Jazz is likely the most eclectic and intimidating genre of music to break down. I've been listening to it for around 6 years now, and I still don't feel I have the grounds to advise anyone with sheer competency. However, I'm here to branch out to the masses in an attempt to relinquish the stigma that jazz is for boring, old men. It's not. From its early beginnings until the present day, jazz has incorporated many characteristics from popular music styles. So here's why you can appreciate it in all its glory, because most of the modern-day music you listen to now couldn't possibly exist if it wasn't for these inspirational artists.

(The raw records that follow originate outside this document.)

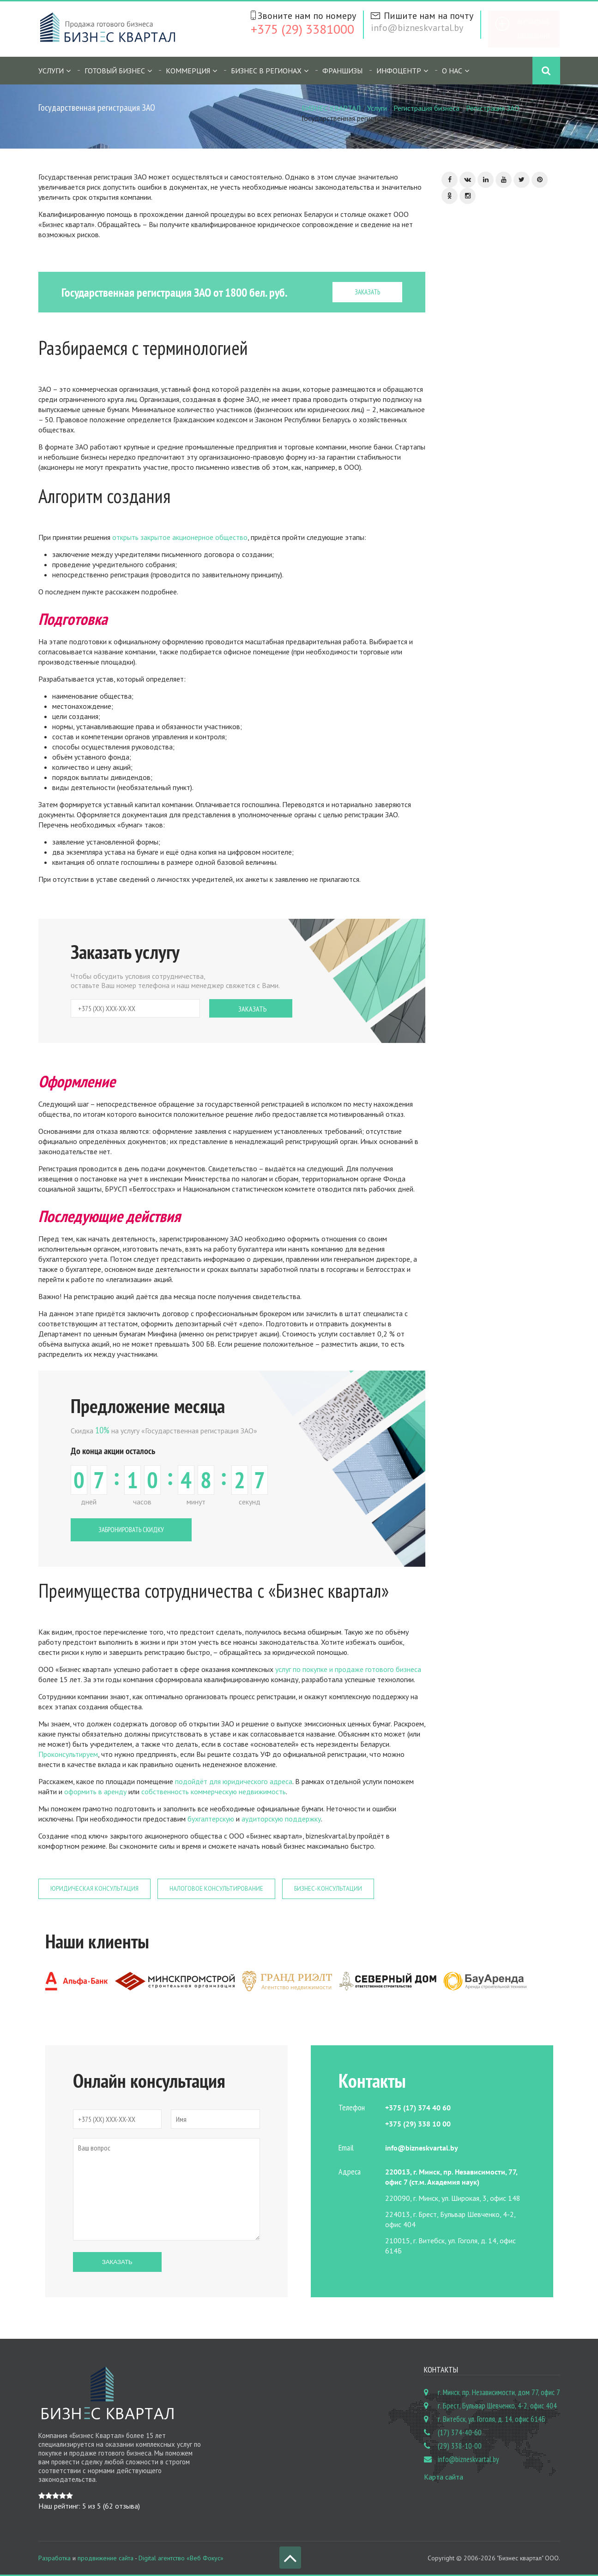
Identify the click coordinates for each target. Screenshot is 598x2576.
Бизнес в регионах (266, 70)
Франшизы (342, 70)
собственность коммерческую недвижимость (213, 1791)
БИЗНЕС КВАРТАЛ (331, 108)
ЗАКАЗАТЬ (367, 292)
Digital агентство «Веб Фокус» (181, 2558)
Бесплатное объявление (534, 29)
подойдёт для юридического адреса (233, 1781)
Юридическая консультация (94, 1889)
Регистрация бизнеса (426, 108)
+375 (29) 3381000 (302, 28)
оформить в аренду (95, 1791)
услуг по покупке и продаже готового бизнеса (347, 1669)
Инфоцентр (398, 70)
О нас (452, 70)
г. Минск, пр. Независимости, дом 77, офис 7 (499, 2392)
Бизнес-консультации (328, 1889)
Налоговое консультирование (216, 1889)
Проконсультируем (68, 1754)
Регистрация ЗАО (492, 108)
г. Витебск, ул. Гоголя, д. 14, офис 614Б (491, 2419)
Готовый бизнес (115, 70)
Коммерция (188, 70)
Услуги (51, 70)
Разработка (54, 2558)
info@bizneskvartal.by (417, 28)
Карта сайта (443, 2476)
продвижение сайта (105, 2558)
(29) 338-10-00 (460, 2446)
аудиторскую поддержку (281, 1818)
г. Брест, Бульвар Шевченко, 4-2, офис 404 (497, 2406)
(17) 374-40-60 (460, 2432)
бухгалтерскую (210, 1818)
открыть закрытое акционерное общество (180, 537)
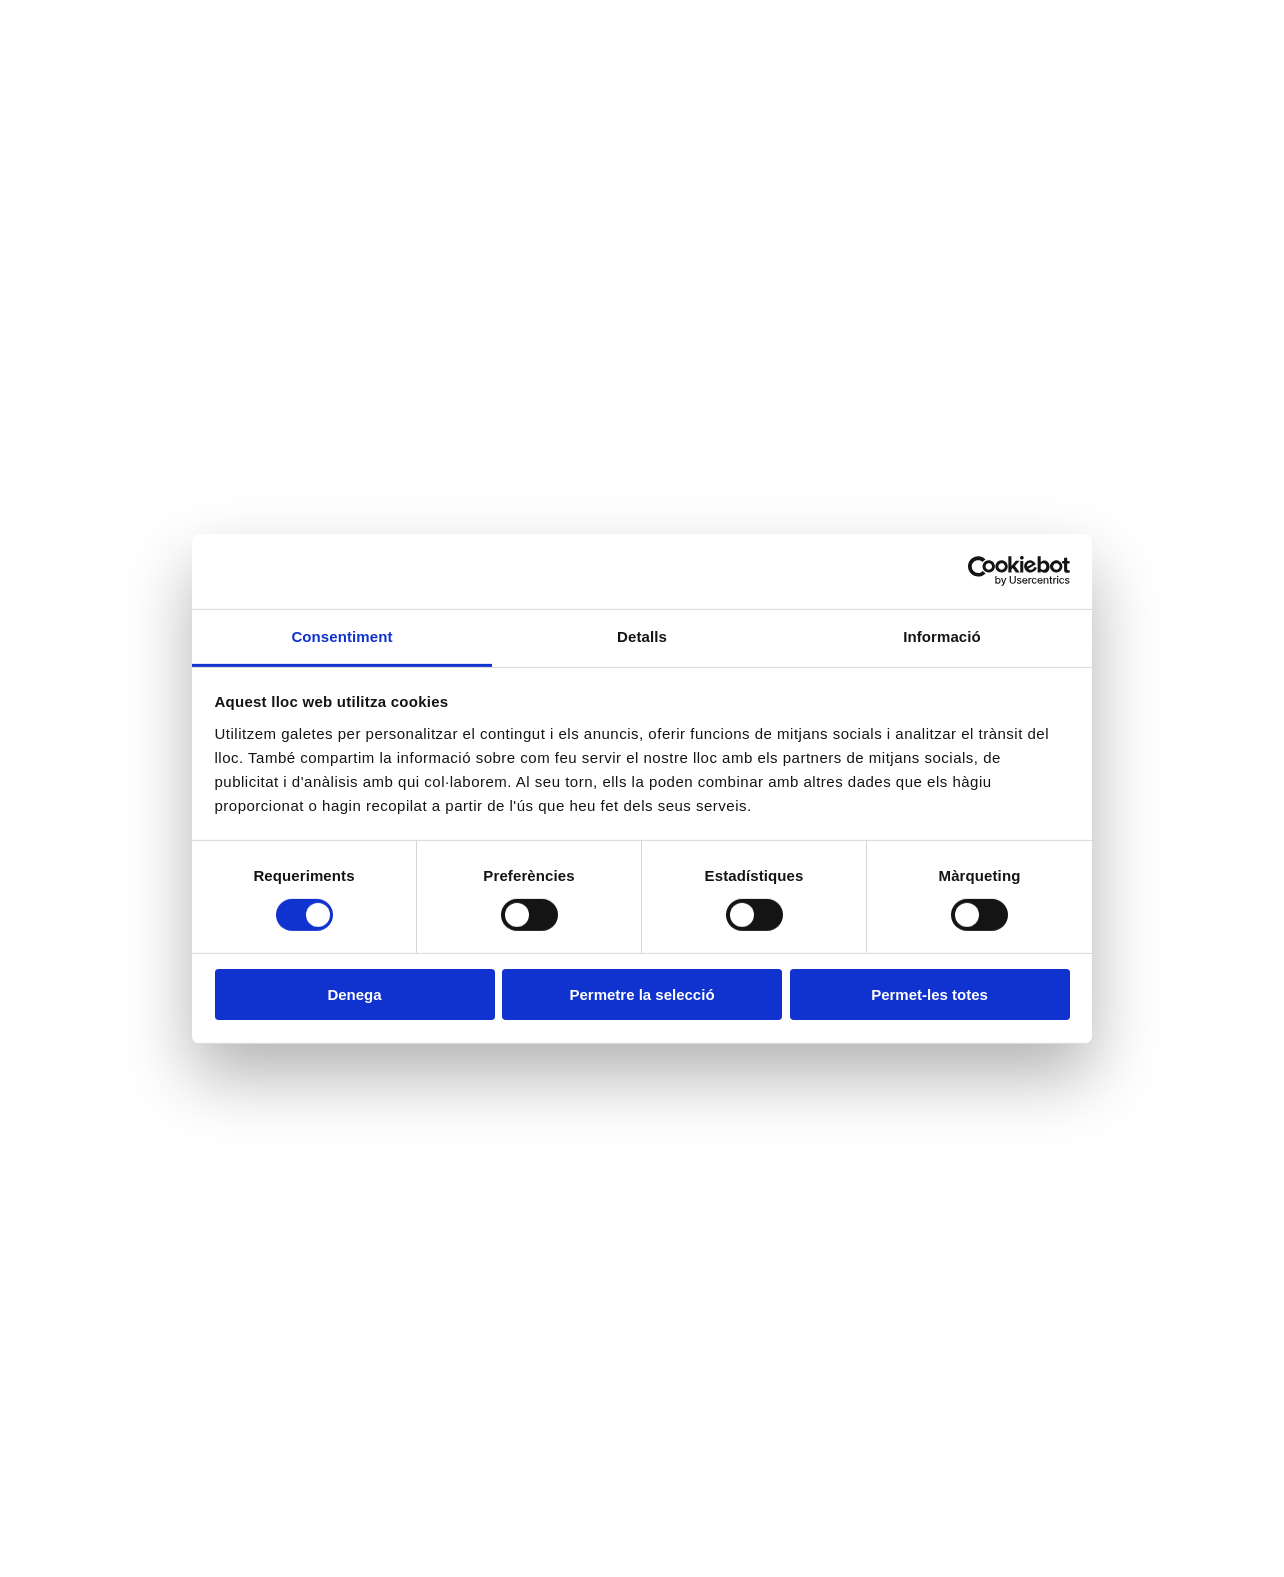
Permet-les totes (929, 994)
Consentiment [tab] (341, 635)
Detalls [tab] (642, 635)
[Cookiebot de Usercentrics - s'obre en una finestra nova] (982, 571)
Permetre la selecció (641, 994)
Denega (354, 994)
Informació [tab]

Especially important to African-American culture, jazz itself is a success story told through its own invention. It's authentic because all true masters have dedicated their lives to musical evolution, while contemporary artists today are only interested in commercial success. For jazz musicians, playing music is a process that is intrinsic to their own growth as a person. True musicians play the music that they do as a necessity to themselves.

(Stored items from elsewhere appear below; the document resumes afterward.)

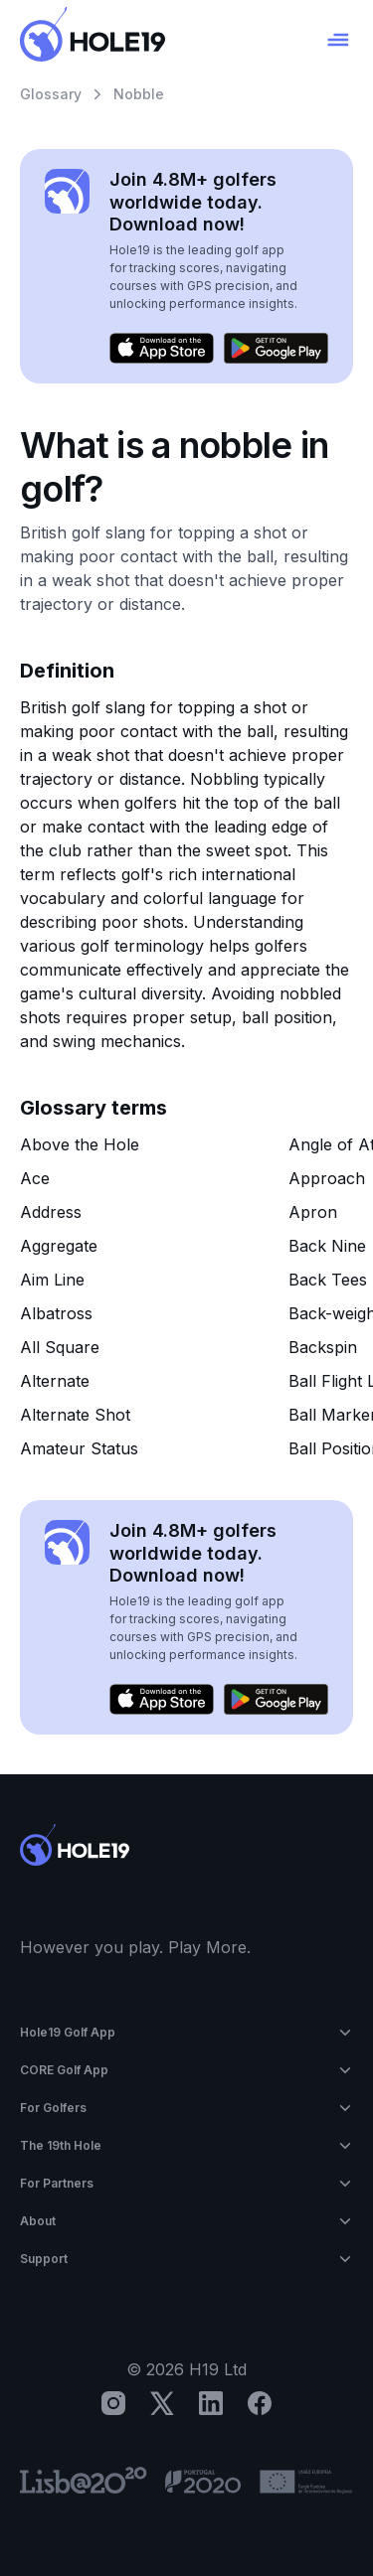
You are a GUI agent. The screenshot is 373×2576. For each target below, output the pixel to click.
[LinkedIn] (211, 2403)
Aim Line (52, 1279)
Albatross (56, 1313)
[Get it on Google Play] (276, 349)
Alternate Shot (75, 1415)
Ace (35, 1178)
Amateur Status (79, 1448)
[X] (162, 2403)
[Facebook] (260, 2403)
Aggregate (58, 1246)
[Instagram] (113, 2403)
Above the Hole (79, 1144)
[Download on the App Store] (161, 349)
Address (51, 1212)
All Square (59, 1347)
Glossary (51, 93)
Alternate (55, 1381)
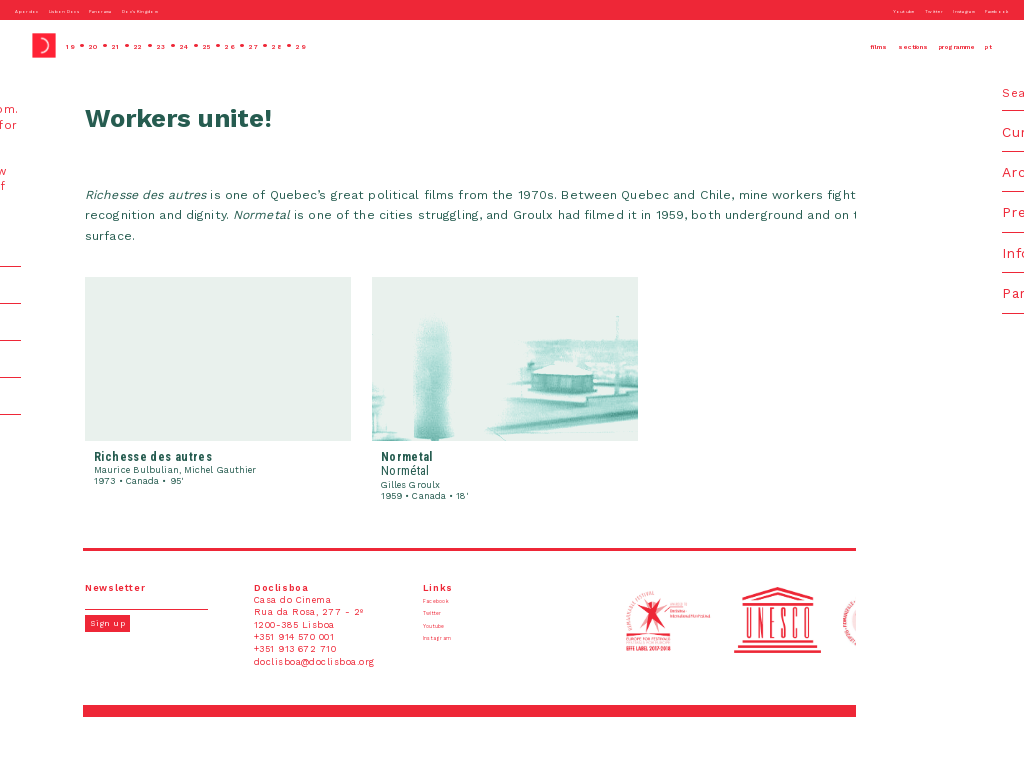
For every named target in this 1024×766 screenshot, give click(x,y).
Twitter (879, 10)
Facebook (988, 10)
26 (282, 45)
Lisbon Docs (89, 10)
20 (103, 45)
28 (344, 45)
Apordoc (32, 10)
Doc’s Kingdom (219, 10)
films (787, 45)
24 (222, 45)
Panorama (151, 10)
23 (191, 45)
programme (927, 45)
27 (313, 45)
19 (73, 45)
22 (161, 45)
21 (133, 45)
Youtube (833, 10)
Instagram (932, 10)
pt (985, 45)
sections (845, 45)
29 (374, 45)
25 (253, 45)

10. Ella Fitzgerald – 'Round Midnight
Also known as the 'Queen of Jazz', Ella's embellishment of 'Round Midnight is undeniably beautiful. She has a sweeping vocal range and a tonality that's pure. If you think you can't stand scat singing, think again. Ella loves be-bop, and her improvisational skills are incredible.
9. Duke Ellington – Take The “A” Train
Arguably the most famous composition from Ellington. A 1940s swing classic written in the head of Billy Strayhorn for Duke's band, using some subway instructions given to him to get to a party.
8. Pat Metheny Group – Have You Heard
What you have right here is a band of seriously accomplished musicians. Pat Metheny Group looks to infuse South American elements into jazz with this 'Letters from Home' record, and if you're not enjoying Pedro Aznar's superbly, comprehensive voice on this track, then you are the Devil.
7. Miles Davis – The Duke
Miles Davis, who spent his whole career evolving his sound and style, became a staple in the invention of fusion and acid jazz, which ultimately unfolded into rock, funk and R&B. This is a rendition of a Dave Brubeck classic.
6. Wes Montgomery – Four On Six
What makes Wes Montgomery so great is the fact that his right-hand, guitar technique was actually pretty terrible. Who cares, right? Wes learnt to play at the relatively late age of 20, by listening to and learning recordings from his idols. This guy is one of the biggest innovators on the guitar ever.
5. George Benson – The World Is A Ghetto
A mix of soul, funk and the harmonic intelligence of jazz, George Benson is another guitar pioneer and he has a star on the Hollywood Walk Of Fame to prove it.
4. John Lewis – Afternoon In Paris
Feast your ears on a 'jazz standard' recorded in 1949. The original LP came out in 1956. A great record led by John Lewis and Sacha Distel, a French guitarist who never became well-known in the US.
3. Robert Glasper – Downtime
Robert Glasper developed his sound in church, inspired to mix gospel harmonies with jazz harmonies. As well as being a genius composer, Glasper has collaborated with J Dilla, Erykah Badu and Maxwell. His piano playing is smooth as butter on this track, coupled with the gentle feather beat of the snare.
2. John Coltrane – My Favourite Things
Everybody knows this classic pop standard from 'The Sound of Music'. This is Coltrane's exquisite version played on a soprano sax, which he'd only been using for the best part of a year. It's over 13 minutes long, but you shouldn't care. This is his most requested song, and a bridge to broad public acceptance.
1. Nina Simone – My Baby Just Cares For Me
Nina Simone has been cited as important to their musical career by artists such as Alicia Keys, John Legend, Mos Def and David Bowie. Despite unfortunately selling her rights to the album on which this particular song graces for a mere $3000, she went on to record a multitude of albums thereafter. Her stage presence earned her the title 'High Priestess of Soul'.